"Adoption"
By Priya24
@Priya24 (1)
India
June 4, 2007 3:46am CST
I might have to look at adopting a child as I cant seem to have one of my own. It has shattered by heart but I am trying to be brave and taking it positively. However, when I spoke to friends & family, each one has a different opinion on adoption. Would like to understand what you people think on the subject. Anything that you all have to say will be a great help in me being able to take a decision. This is a serious one, hence please keep it honest and straightforward. Thanks in Advance.
3 people like this
18 responses
@nannacroc (4049)
•
4 Jun 07
If you really want a child than adoption is a great way to go about it if you can't have one of your own.

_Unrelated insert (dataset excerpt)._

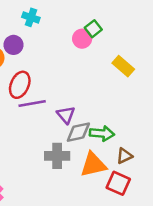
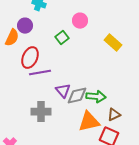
green square: (93, 29) -> (62, 38), moved
purple triangle: (66, 115) -> (63, 91), moved
gray cross: (57, 156) -> (41, 112), moved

You will be helping to give a child a much better life than they may have had.
@maryannemax (12156)
• Sweden
4 Jun 07
yup. it's like opening a doorway for a better future for them. adoption is not only making yourself feel complete by having a kid like your own but you are giving a child a chance to be loved, too.
@bda_rock (135)
• Bermuda
6 Jun 07
Adoption is a great alternative. There are plenty of children out there just looking for a loving parent. There are millions of children world wide that need adopting. I just think the world would be better if more people like you would at least think about adoption.
@maryannemax (12156)
• Sweden
4 Jun 07
sorry about you not having a baby of your own. there are people like you and they opt for adoption. i have nothing against adoption. in fact, it is one good way in giving a child another chance to live with good adoptive parents like you. plus, if a kid can complete your life and make you happier, then, adopt one if you can't have one. there's nothing wrong about it.
@Chikana (39)
• India
5 Jun 07
Congratulations!!
You have made Great and Right decision. If your Gynaecologist is of opinion that you will not have your own child, Then One Must Adopt child. Adoption is the way by which you will give better life and education to a little baby (like your own if you had), which is not going to have that life in reality.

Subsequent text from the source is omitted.